Performance regression while scaling up GPUs when computing deteriminants. #28675

Kieran-Loehr · 2025-05-11T23:27:06Z

Kieran-Loehr
May 11, 2025

Hi everyone,

I am currently trying to parallelize some code that I have written over multiple GPUs. I have followed the "Distributed arrays and automatic parallelization" guide on the webpage and found that for the example network provided I get a significant speedup when working with up to four GPUs. However, when I was trying to do the same thing on my own code the speedup was much less significant, and it actually slowed down when going from 2 GPUs to 4 GPUs. From testing with a small example it seems like the issue is with parallelizing over determinants. Is there any known issue with parallelizing over determinants? Thanks in advance for any help and I have attached the script I was testing with below with its outputs.

import jax
import jax.numpy as jnp
from jax.sharding import Mesh, PartitionSpec, NamedSharding
P = PartitionSpec
print(jax.__version__)
print(jax.devices())

# Network definition from https://docs.jax.dev/en/latest/notebooks/Distributed_arrays_and_automatic_parallelization.html

matSize = 32
def predict(params, inputs):
  for W, b in params:
    outputs = jnp.dot(inputs, W) + b
    inputs = jnp.maximum(outputs, 0)
  return outputs

def loss(params, batch):
  inputs, targets = batch
  predictions = predict(params, inputs)
  matrices = (predictions - targets).reshape((-1,matSize,matSize))
  return jnp.mean(jnp.sum(matrices, axis=(-1,-2)))

def loss_det(params, batch):
  inputs, targets = batch
  predictions = predict(params, inputs)
  matrices = (predictions - targets).reshape((-1,matSize,matSize))
  return jnp.mean(jnp.linalg.slogdet(matrices)[1])

loss_jit = jax.jit(loss)
gradfun = jax.jit(jax.grad(loss))

loss_jit_det = jax.jit(loss_det)
gradfun_det = jax.jit(jax.grad(loss_det))

def init_layer(key, n_in, n_out):
  k1, k2 = jax.random.split(key)
  W = jax.random.normal(k1, (n_in, n_out)) / jnp.sqrt(n_in)
  b = jax.random.normal(k2, (n_out,))
  return W, b

def init_model(key, layer_sizes, batch_size):
  key, *keys = jax.random.split(key, len(layer_sizes))
  params = list(map(init_layer, keys, layer_sizes[:-1], layer_sizes[1:]))

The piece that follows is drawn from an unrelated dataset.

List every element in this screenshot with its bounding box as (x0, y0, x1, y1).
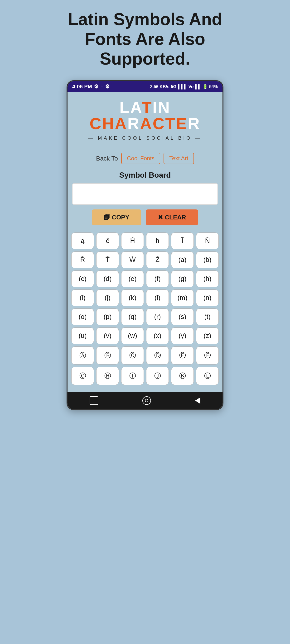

  key, *keys = jax.random.split(key, 3)
  inputs = jax.random.normal(keys[0], (batch_size, layer_sizes[0]))
  targets = jax.random.normal(keys[1], (batch_size, layer_sizes[-1]))

  return params, (inputs, targets)

layer_sizes = [784, 8192, 8192, 8192, matSize*matSize]
batch_size = 8192

params, batch = init_model(jax.random.key(0), layer_sizes, batch_size)

# Mesh over all four devices
mesh_4 = Mesh(jax.devices()[:4], axis_names=('batch',))
sharding_4 = NamedSharding(mesh_4, P('batch'))
replicated_sharding_4 = NamedSharding(mesh_4, P())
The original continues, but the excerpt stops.